Stored data entries
^^^^^^^^^^^^^^^^
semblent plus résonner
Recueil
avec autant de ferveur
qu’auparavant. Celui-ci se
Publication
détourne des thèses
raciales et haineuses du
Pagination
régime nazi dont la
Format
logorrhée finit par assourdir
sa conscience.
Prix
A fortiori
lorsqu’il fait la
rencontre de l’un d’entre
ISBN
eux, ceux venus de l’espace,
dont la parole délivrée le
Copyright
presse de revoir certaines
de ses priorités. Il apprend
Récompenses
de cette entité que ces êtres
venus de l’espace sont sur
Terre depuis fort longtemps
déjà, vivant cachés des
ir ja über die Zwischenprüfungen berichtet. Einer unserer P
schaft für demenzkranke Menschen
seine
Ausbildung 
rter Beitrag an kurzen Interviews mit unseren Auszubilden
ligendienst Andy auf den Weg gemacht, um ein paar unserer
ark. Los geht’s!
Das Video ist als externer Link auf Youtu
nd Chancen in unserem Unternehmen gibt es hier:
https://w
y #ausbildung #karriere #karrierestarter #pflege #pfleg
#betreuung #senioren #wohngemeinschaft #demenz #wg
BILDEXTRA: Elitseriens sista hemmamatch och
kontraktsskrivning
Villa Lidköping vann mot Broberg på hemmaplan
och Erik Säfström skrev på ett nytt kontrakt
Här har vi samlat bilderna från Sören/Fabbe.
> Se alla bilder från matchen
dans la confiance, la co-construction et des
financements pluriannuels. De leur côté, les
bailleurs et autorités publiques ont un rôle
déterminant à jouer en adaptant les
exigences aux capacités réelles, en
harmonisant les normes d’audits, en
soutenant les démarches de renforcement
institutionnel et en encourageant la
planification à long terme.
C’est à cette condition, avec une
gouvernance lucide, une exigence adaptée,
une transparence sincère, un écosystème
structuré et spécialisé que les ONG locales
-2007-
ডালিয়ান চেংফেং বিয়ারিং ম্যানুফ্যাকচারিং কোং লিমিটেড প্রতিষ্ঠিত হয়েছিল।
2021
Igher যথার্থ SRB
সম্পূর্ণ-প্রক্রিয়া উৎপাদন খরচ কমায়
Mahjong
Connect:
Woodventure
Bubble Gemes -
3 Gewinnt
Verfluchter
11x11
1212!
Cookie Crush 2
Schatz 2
^^^^^^^^^^^^^^^^
What is needed is an exact copy of the lines from the one containing "gouvernance lucide, une" through the last line of the records above, both included.

gouvernance lucide, une exigence adaptée,
une transparence sincère, un écosystème
structuré et spécialisé que les ONG locales
-2007-
ডালিয়ান চেংফেং বিয়ারিং ম্যানুফ্যাকচারিং কোং লিমিটেড প্রতিষ্ঠিত হয়েছিল।
2021
Igher যথার্থ SRB
সম্পূর্ণ-প্রক্রিয়া উৎপাদন খরচ কমায়
Mahjong
Connect:
Woodventure
Bubble Gemes -
3 Gewinnt
Verfluchter
11x11
1212!
Cookie Crush 2
Schatz 2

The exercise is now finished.